UK – More than 75 UK pension funds have made allocations to hedge funds, according to a report from Morgan Stanley.
“Even in the conservative UK pension fund market with consultants as drag anchors, we estimate that over 75 UK pension funds have now made allocations to hedge funds,” the bank said in a report on European asset managers. All bar six had gone via fund of funds.
The 72-page report was partly based on meetings with senior management at European asset managers.
The study also stated that traditional low tracking error mandates are in decline.
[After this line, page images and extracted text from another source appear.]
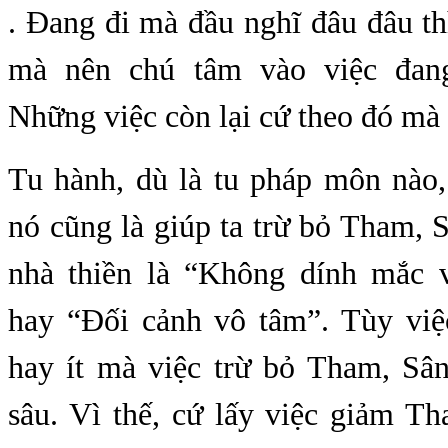
. Đang đi mà đầu nghĩ đâu đâu t
mà nên chú tâm vào việc đan
Những việc còn lại cứ theo đó mà
Tu hành, dù là tu pháp môn nào,
nó cũng là giúp ta trừ bỏ Tham, S
nhà thiền là “Không dính mắc 
hay “Đối cảnh vô tâm”. Tùy việ
hay ít mà việc trừ bỏ Tham, Sân
sâu. Vì thế, cứ lấy việc giảm T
It cited a pension fund adviser as saying it hadn’t awarded a benchmark +1% mandate to a traditional active manager for two years.
It also found that the Dutch pension fund market is now in “flux”.
“The urgent search for alpha, a growing wanderlust of clients increasingly happy to switch to best-in-class managers and significant changes in pension fund regulations from 2006 are all issues to manage.”
It saw strong growth in enhanced indexing in the market at the expense of active and pure passive.
Morgan Stanley also focused on the growing role of asset liability management.
It said: “Asset liability management and diversification are asserting their dominance in pension fund and institutional thinking, and many investors have been given a sharp lesson in portfolio concentration risk.”
Investors were now demanding a more active approach to strategic asset allocation. And there was also a desire for greater diversification and capital preservation – via alternatives.
And the bank also found that tailoring solutions was increasing.
It said: “Over time, we think bond weightings are likely to rise for more mature schemes in the UK, especially given high proportion that’s closed to new business; however, near term inflows to bonds are likely to be modest, given concerns of rising rates.